Tennessee coach Bruce Pearl reacts to a call in the second half of an NCAA college basketball game against Vanderbilt on Tuesday, Feb. 22, 2011, in Nashville, Tenn. Tennessee upset Vanderbilt 60-51. (AP Photo/Mark Humphrey)
Copyright Associated Press
KNOXVILLE, Tenn. (AP) - The NCAA has charged Tennessee with at least a dozen rules violations committed by the university's basketball and football programs.
Included in the allegations after the NCAA's 22-month investigation are charges that coach Bruce Pearl acted unethically and failed to monitor compliance activities by his basketball staff. Former Volunteers football coach Lane Kiffin is also charged with failing to monitor his staff. Kiffin is now at Southern California.
The notice, which was received by Tennessee on Tuesday and released Wednesday, did not include potential punishments.
"Receipt of the NCAA's notice of allegations by the University of Tennessee is another step in bringing this matter to conclusion," Tennessee athletics director Mike Hamilton said in a statement. "Our institution has operated in complete cooperation with the NCAA since April 2009 as they have pursued their investigations. We take these allegations seriously and most items noted in this document have already been reported broadly."
Tennessee has until May 21 to respond to the NCAA's allegations and is expected to appear at a June 10-11 meeting of the Committee on Infractions.

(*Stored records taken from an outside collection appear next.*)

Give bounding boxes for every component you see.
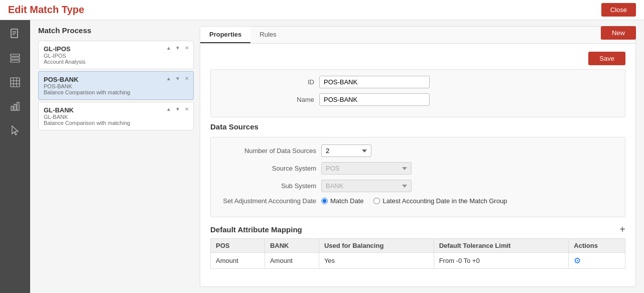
move-up-icon-pos-bank[interactable]: ▲ — [165, 75, 172, 82]
match-item-sub2-pos-bank: Balance Comparison with matching — [44, 89, 188, 95]
tab-properties[interactable]: Properties — [200, 27, 250, 43]
table-icon[interactable] — [6, 73, 24, 91]
svg-rect-13 — [14, 104, 16, 110]
radio-latest-date-input[interactable] — [373, 198, 380, 204]
radio-group-adj-date: Match Date Latest Accounting Date in the… — [321, 197, 507, 205]
match-item-controls-pos-bank: ▲ ▼ ✕ — [165, 75, 190, 82]
tabs-bar: Properties Rules — [200, 27, 635, 44]
form-row-adj-date: Set Adjustment Accounting Date Match Dat… — [221, 197, 615, 205]
doc-icon[interactable] — [6, 25, 24, 43]
move-down-icon-gl-ipos[interactable]: ▼ — [174, 44, 181, 51]
col-actions: Actions — [569, 239, 625, 253]
col-bank: BANK — [265, 239, 319, 253]
close-icon-pos-bank[interactable]: ✕ — [183, 75, 190, 82]
left-panel: Match Process ▲ ▼ ✕ GL-IPOS GL-IPOS Acco… — [38, 26, 194, 287]
form-row-name: Name — [219, 93, 617, 106]
name-field[interactable] — [319, 93, 430, 106]
cell-bank: Amount — [265, 253, 319, 269]
match-item-pos-bank[interactable]: ▲ ▼ ✕ POS-BANK POS-BANK Balance Comparis… — [38, 71, 194, 100]
sub-system-label: Sub System — [221, 182, 321, 190]
add-attr-button[interactable]: + — [619, 224, 625, 234]
col-tolerance: Default Tolerance Limit — [434, 239, 569, 253]
num-sources-label: Number of Data Sources — [221, 147, 321, 155]
default-attr-header: Default Attribute Mapping + — [210, 224, 625, 234]
svg-rect-14 — [17, 102, 19, 110]
id-field[interactable] — [319, 76, 430, 88]
radio-latest-date[interactable]: Latest Accounting Date in the Match Grou… — [373, 197, 507, 205]
match-item-sub2-gl-bank: Balance Comparison with matching — [44, 120, 188, 126]
col-used-for-balancing: Used for Balancing — [319, 239, 434, 253]
close-icon-gl-ipos[interactable]: ✕ — [183, 44, 190, 51]
match-item-gl-bank[interactable]: ▲ ▼ ✕ GL-BANK GL-BANK Balance Comparison… — [38, 102, 194, 130]
cell-used-for-balancing: Yes — [319, 253, 434, 269]
svg-rect-5 — [11, 57, 20, 59]
form-row-num-sources: Number of Data Sources 2 1 3 — [221, 144, 615, 157]
data-sources-title: Data Sources — [210, 122, 625, 131]
save-button[interactable]: Save — [588, 52, 625, 65]
match-item-sub1-gl-ipos: GL-IPOS — [44, 53, 188, 59]
match-item-sub1-pos-bank: POS-BANK — [44, 83, 188, 89]
page-title: Edit Match Type — [8, 4, 84, 16]
adj-date-label: Set Adjustment Accounting Date — [221, 197, 321, 205]
radio-latest-date-label: Latest Accounting Date in the Match Grou… — [382, 197, 507, 205]
left-sidebar — [0, 20, 30, 293]
form-row-id: ID — [219, 76, 617, 88]
list-icon[interactable] — [6, 49, 24, 67]
cursor-icon[interactable] — [6, 121, 24, 139]
gear-icon[interactable]: ⚙ — [574, 256, 581, 265]
right-panel: Properties Rules Save ID — [200, 26, 636, 287]
source-system-select[interactable]: POS — [321, 162, 412, 175]
match-item-controls-gl-bank: ▲ ▼ ✕ — [165, 105, 190, 112]
id-label: ID — [219, 78, 319, 86]
svg-rect-6 — [11, 60, 20, 62]
chart-icon[interactable] — [6, 97, 24, 115]
close-button[interactable]: Close — [601, 3, 636, 17]
sub-system-select[interactable]: BANK — [321, 180, 412, 192]
tab-rules[interactable]: Rules — [250, 27, 285, 43]
svg-rect-12 — [11, 106, 13, 110]
name-label: Name — [219, 96, 319, 103]
move-down-icon-pos-bank[interactable]: ▼ — [174, 75, 181, 82]
form-row-source-system: Source System POS — [221, 162, 615, 175]
col-pos: POS — [211, 239, 265, 253]
move-up-icon-gl-ipos[interactable]: ▲ — [165, 44, 172, 51]
main-layout: Match Process ▲ ▼ ✕ GL-IPOS GL-IPOS Acco… — [0, 20, 644, 293]
default-attr-section: Default Attribute Mapping + POS BANK Use… — [210, 224, 625, 269]
panel-content: Save ID Name — [200, 44, 635, 286]
cell-tolerance: From -0 To +0 — [434, 253, 569, 269]
id-name-section: ID Name — [210, 69, 625, 117]
attr-table: POS BANK Used for Balancing Default Tole… — [210, 238, 625, 269]
data-sources-section: Data Sources Number of Data Sources 2 1 … — [210, 122, 625, 217]
cell-pos: Amount — [211, 253, 265, 269]
radio-match-date[interactable]: Match Date — [321, 197, 363, 205]
match-item-sub2-gl-ipos: Account Analysis — [44, 59, 188, 65]
table-row: Amount Amount Yes From -0 To +0 ⚙ — [211, 253, 625, 269]
content-area: Match Process ▲ ▼ ✕ GL-IPOS GL-IPOS Acco… — [30, 20, 644, 293]
radio-match-date-label: Match Date — [330, 197, 363, 205]
source-system-label: Source System — [221, 165, 321, 172]
cell-actions: ⚙ — [569, 253, 625, 269]
page-header: Edit Match Type Close — [0, 0, 644, 20]
new-button[interactable]: New — [601, 26, 636, 40]
radio-match-date-input[interactable] — [321, 198, 328, 204]
match-item-sub1-gl-bank: GL-BANK — [44, 114, 188, 120]
num-sources-select[interactable]: 2 1 3 — [321, 144, 371, 157]
close-icon-gl-bank[interactable]: ✕ — [183, 105, 190, 112]
match-process-title: Match Process — [38, 26, 91, 35]
default-attr-title: Default Attribute Mapping — [210, 225, 302, 234]
match-process-header: Match Process — [38, 26, 194, 35]
form-row-sub-system: Sub System BANK — [221, 180, 615, 192]
match-item-controls-gl-ipos: ▲ ▼ ✕ — [165, 44, 190, 51]
svg-rect-7 — [11, 78, 20, 87]
svg-rect-4 — [11, 54, 20, 56]
match-item-gl-ipos[interactable]: ▲ ▼ ✕ GL-IPOS GL-IPOS Account Analysis — [38, 41, 194, 69]
move-up-icon-gl-bank[interactable]: ▲ — [165, 105, 172, 112]
data-sources-form: Number of Data Sources 2 1 3 Source Syst… — [210, 137, 625, 217]
move-down-icon-gl-bank[interactable]: ▼ — [174, 105, 181, 112]
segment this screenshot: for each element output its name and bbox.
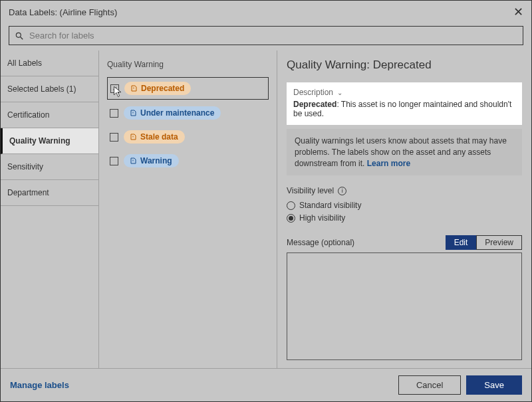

Most of the charges against Pearl and his program stem from impermissible calls made to recruits and Pearl's improper hosting of recruits at his home during a 2008 cookout.
Pearl acknowledged in September misleading NCAA investigators about the cookout, and Tennessee punished him by reducing his salary by $1.5 million over four seasons and banning him from off-campus recruiting for a year. The Southeastern Conference punished him with an eight-game suspension, which he has already served.
"Throughout this process we have recognized that we made significant mistakes, and we look forward to concluding this matter with the NCAA," Pearl said in a statement. "The penalties imposed on our program to date have been severe, but I want to commend our student-athletes and staff for staying focused and working through these potential distractions."
The charges against Kiffin and his staff relate to impermissible contact with recruits by coaches and the program's student hostesses.
The NCAA also reviewed Tennessee's baseball program during its probe, but did not levy any charges against it.
"Any allegation from the NCAA is a serious matter for us, and we will address these issues in a timely manner," said Jimmy Cheek, chancellor of Tennessee's Knoxville campus. "As an institution we have been proactive in dealing with these allegations, and we will continue to cooperate fully with the NCAA."